28 mars 2006

Acedia, ou l'autre mélancholie...


Tre Filosofi, Giorgione de Castelfranco, 1509.





Il y a bien des formes d'ennui. Il y a l'ennui ressenti comme une mélancolie vague, passagère, sans cause apparente et caractérisée par le dégoût de toute chose. Ce sentiment d'ennui qui s'empare soudainement de l'âme et la plonge brusquement dans une tristesse accablante a été souvent décrit par les poètes romantiques comme Châteaubriand, Alfred de Vigny, et surtout par Baudelaire dans "Les fleurs du mal".
En fait, une telle langueur morale ne peut être sans cause, mais elle n'est pas une maladie de l'âme dans la mesure où elle n'est que passagère. Il y a aussi l'ennui de personnes aimées dont l'absence nous fait souffrir. Le deuil d'êtres chers engendre cet ennui : on s'ennuie de nos parents, d'un époux, d'une épouse, d'amis intimes dont le souvenir hante notre mémoire. Cet ennui, qui est la tristesse d'un amour privé de son objet n'est pas, de soi, une maladie de l'âme. Si l'on considère le travail, les occupations, les activités culturelles, il s'y trouve de l'ennui, dans la mesure où il y a perte de goût ou d'intérêt. Parce que nous ne sommes pas faits pour rien faire, l'oisiveté est par-dessus tout une source d'ennui. C'est ainsi que beaucoup de personnes âgées, vivant repliées sur elles-mêmes, soit par incapacité de se livrer à des activités valorisantes, soit par ce qu'elles ne savent que faire, n'ayant plus de but ou d'intérêt particulier, s'enlisent dans l'ennui. À plus forte raison, les personnes plus jeunes qui voudraient travailler mais ne peuvent trouver de travail seront éprouvées par l'ennui. Toutes ces formes d'ennui ne sont pas, de soi, des maladies de l'âme; cependant elles peuvent conduire à la maladie spirituelle de l'ennui, si l'âme en prend occasion pour s'éloigner de Dieu.

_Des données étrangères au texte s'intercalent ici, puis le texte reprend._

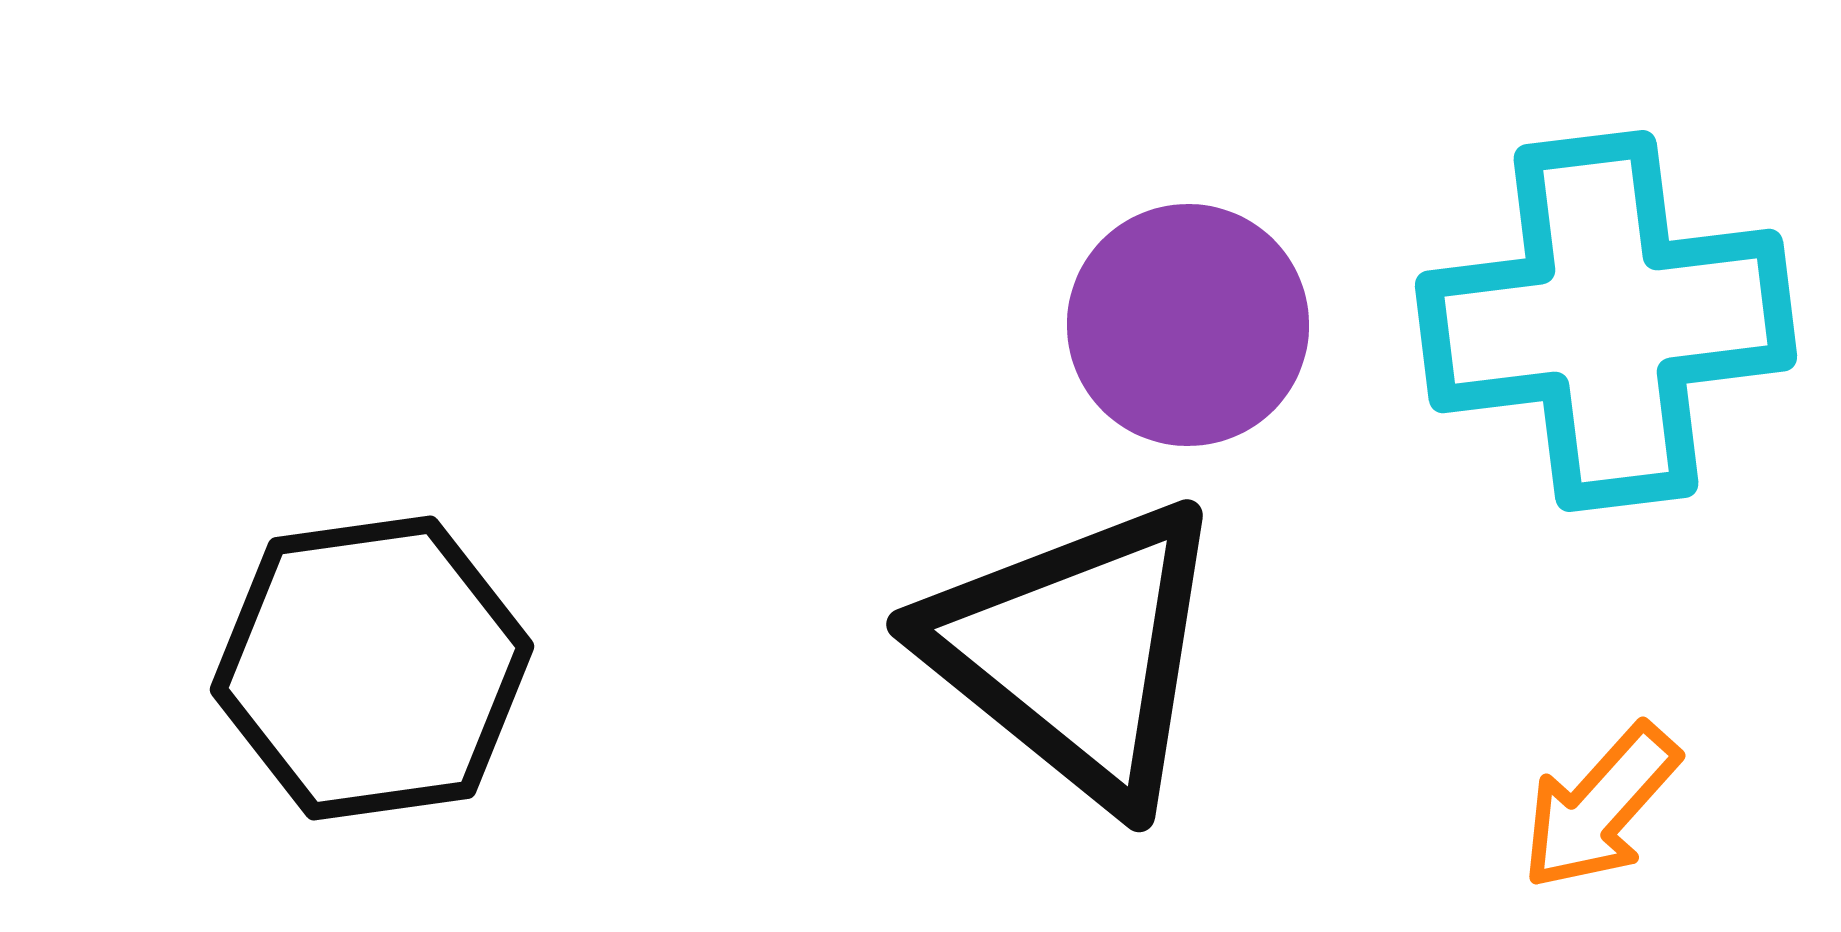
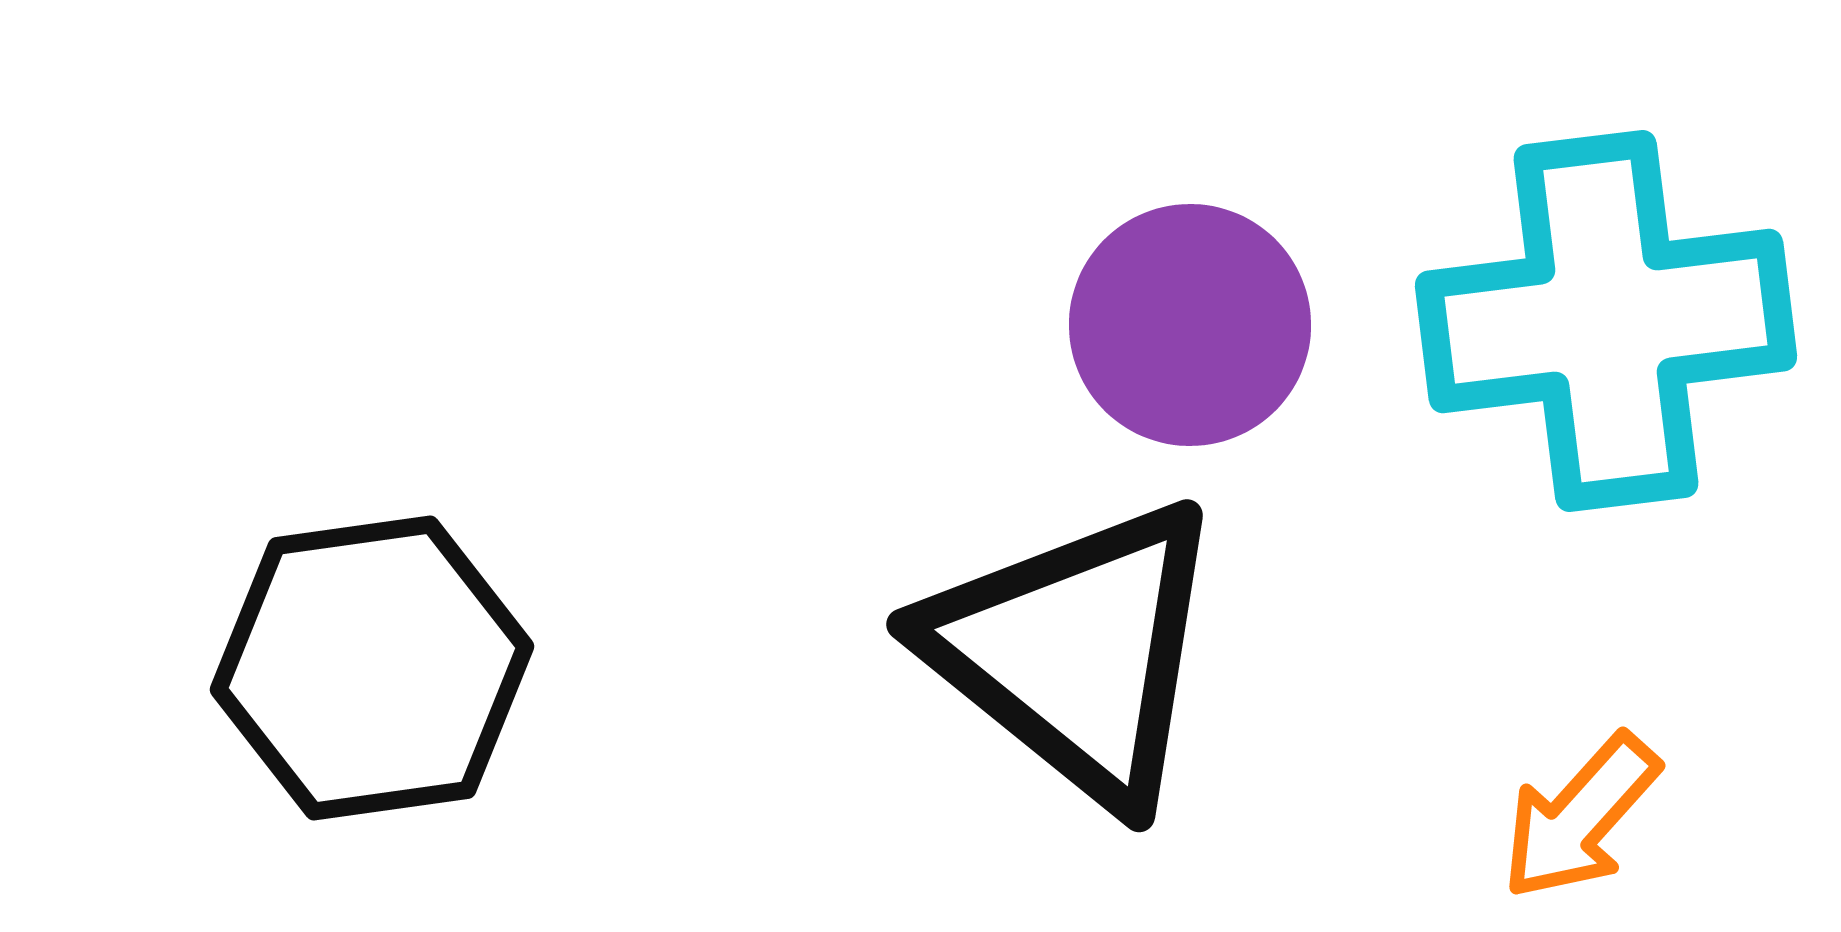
purple circle: moved 2 px right
orange arrow: moved 20 px left, 10 px down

L'ennui, maladie de l'âme, se rattachant au mal général de la tristesse, est en effet une sorte de dépression d'ordre spirituel, s'exprimant par le dégoût, l'abattement, le découragement, qui enlève à l'âme qui en souffre son élan, son enthousiasme et même son intérêt pour les choses spirituelles, c'est-à-dire pour les actes de la vertu de religion : la prière, la pénitence, la lecture spirituelle, l'étude des vérités religieuses, le culte divin en général. Les Anciens appelaient cette dépression spirituelle "acédie".

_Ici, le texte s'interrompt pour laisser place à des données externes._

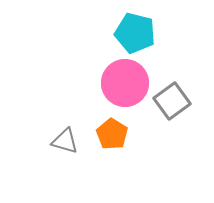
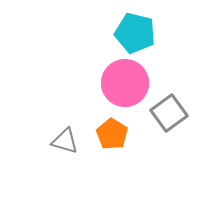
gray square: moved 3 px left, 12 px down
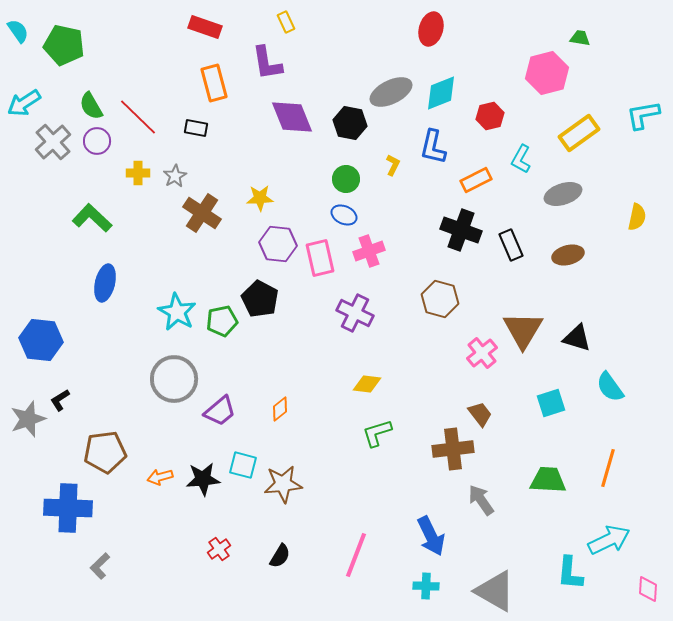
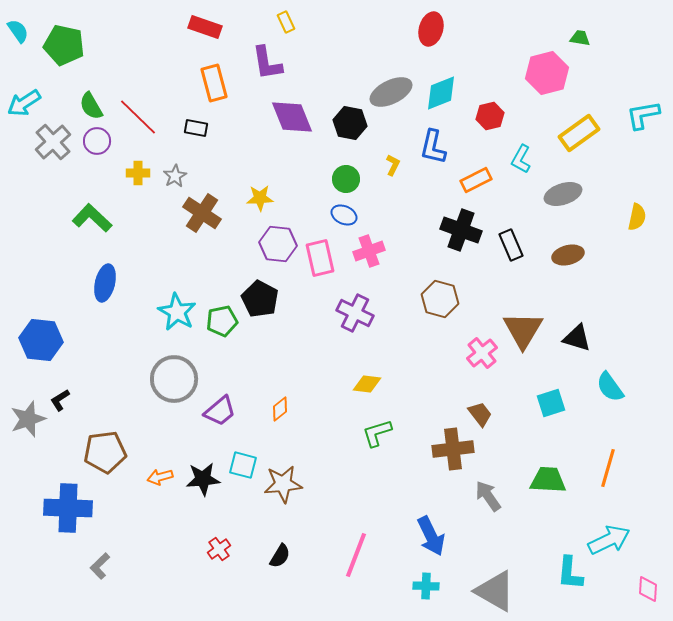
gray arrow at (481, 500): moved 7 px right, 4 px up
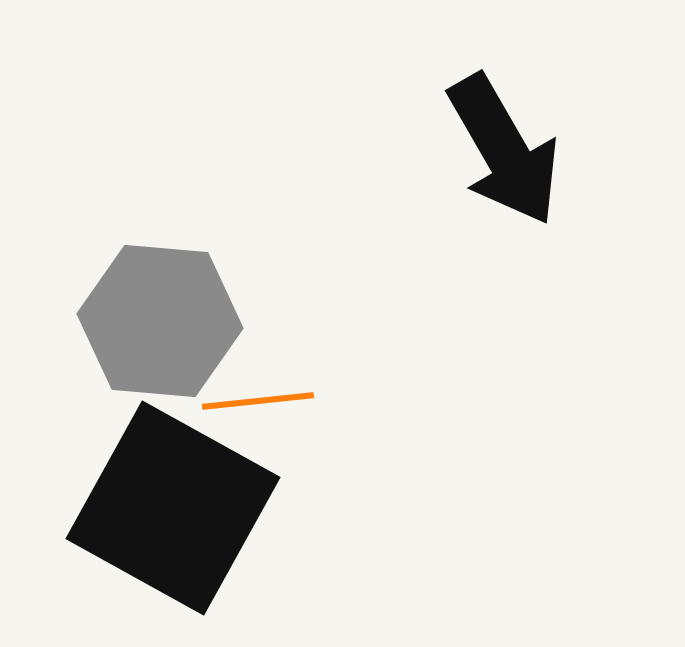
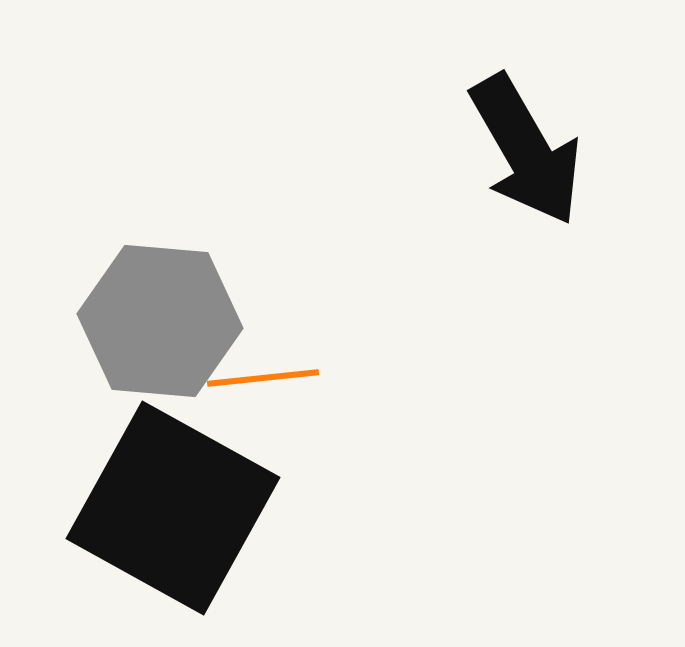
black arrow: moved 22 px right
orange line: moved 5 px right, 23 px up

La personne déprimée spirituellement peut ne l'être en aucune manière aux plans physique et psychique. Car elle cherche ordinairement à compenser le vide spirituel qu'elle éprouve par de multiples occupations et distractions. Le travail, manuel ou autre avec, selon les personnes, un intérêt croissant pour les arts, les sciences, les loisirs, en viennent à canaliser toute l'attention et à réclamer toutes les énergies. Il n'y a plus de place pour Dieu. L'âme décentrée de son vrai centre, qui est Dieu, - puisqu'elle est faite à son image et ne peut trouver son repos qu'en Lui - ne peut en ressentir qu'un profond malaise, une tristesse, une morosité qui lui collent à la peau et qu'elle essaie d'oublier en fuyant dans les activités extérieures qu'elle se donne.